In United States v. Advance Tool Co., the defendant submitted 686 false invoices for misbranded and defective tools that it sold to the government.31 In determining that the $3,430,000 penalty was excessive under the Eighth Amendment’s Excessive Fines Clause, the court considered the following: “Plaintiff’s inability to prove actual damages at trial, the government’s poor investigative procedures, and its confusing regulatory and contractual purchasing arrangements which virtually encourage the type of conduct at issue here.”32 The court reduced the penalty from $3,340,000 to $365,000 by imposing a $5,000 penalty for each type of tool defendant sold to the government, rather than for each invoice submitted.33


  1. In setting the penalty between $5,500 and $11,000 per claim, courts often weigh various factors. See e.g., United States v. Bottini, 19 F. Supp. 2d 632, 641 (W.D. La. 1997) (imposing a $7,500/claim penalty on an individual defendant who was “not wealthy” but whose “conduct was most opprobrious”).
  2. 529 U.S. 765, 784 (2000) (holding that the FCA’sdamages and penalties “are essentially punitive in nature”).
  3. State Farm Mutual Automobile Insurance Co. v. Campbell, 538 U.S. 408, 425 (2003).

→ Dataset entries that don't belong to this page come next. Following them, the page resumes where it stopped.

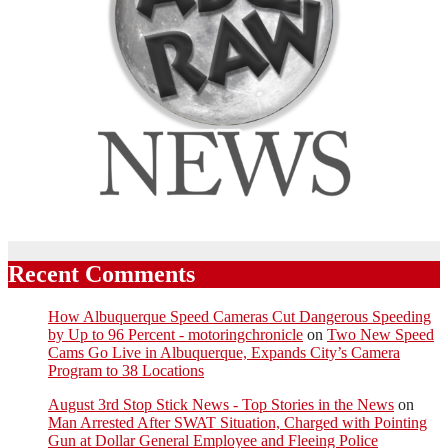
Recent Comments
How Albuquerque Speed Cameras Cut Dangerous Speeding
by Up to 96 Percent - motoringchronicle
on
Two New Speed
Cams Go Live in Albuquerque, Expands City’s Camera
Program to 38 Locations
August 3rd Stop Stick News - Top Stories in the News
on
Man Arrested After SWAT Situation, Charged with Pointing
Gun at Dollar General Employee and Fleeing Police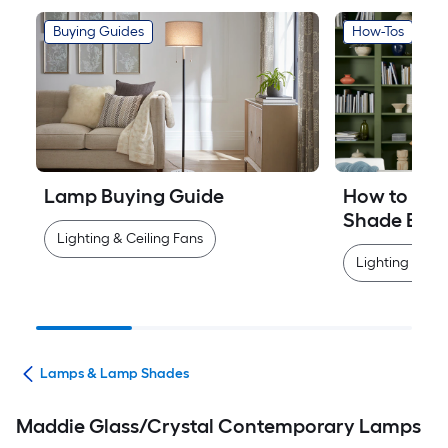
Buying Guides
How-Tos
Lamp Buying Guide
How to Mea
Shade Easi
Lighting & Ceiling Fans
Lighting & Cei
ans
Lamps & Lamp Shades
Maddie Glass/Crystal Contemporary Lamps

  4. 100 F. Supp. 2d 342, 343 (E.D.N.C. 2000). The court noted that the Double Jeopardy Clause did not bar the government’s qui tam action even though the defendant had already pled guilty to charges based on the same conduct in a criminal case. Id.
  5. Id. at 344, 346.
  6. 345.
  7. No. 5:00-CV-123-J, 2001 WL 1793736, at *1 (W.D. Ky. Mar. 19, 2001).
  8. Id. at *3.
  9. 488 F. Supp. 2d 719 (N.D. Ill. 2007).
  10. Id. at 739-41.
  11. Id. at 741-42.
  12. Id. at 742-48.
  13. 339 F.3d 1013, 1014-15 (9th Cir. 2003).
  14. Id. at 1015.
  15. Id. at 1016.
  16. Id. at 1016-19.
  17. Id. at 1018.
  18. 95 F. Supp. 2d 465, 469 (D. Md. 2000).
  19. Id. at 470.
  20. 508 F.2d 45, 47 (5th Cir. 1975).
  21. Id. at 49.
  22. Id. at 55.
  23. 46 F. Supp. 2d 546, 554 (E.D. La. 1999) vacated on other grounds, 244 F.3d 486 (5th Cir. 2001).
  24. Id. at 564.
  25. Id. at 564-65.
  26. Id. at 565.
  27. 840 F. Supp. 71, 74 (E.D. Mich. 1993).
  28. Id. at 74-75.
  29. Id. (noting that the other fifty one violations only involved cashing checks).
  30. Id. at 75.
  31. 902 F. Supp. 1011, 1015-16 (W.D. Mo. 1995).
  32. Id. at 1018.
  33. Id. at 1018-19.

iAuthor of treatise, Federal False Claims Act and Qui Tam Litigation, Law Journal Press (2010), research source of the issues discussed in this article.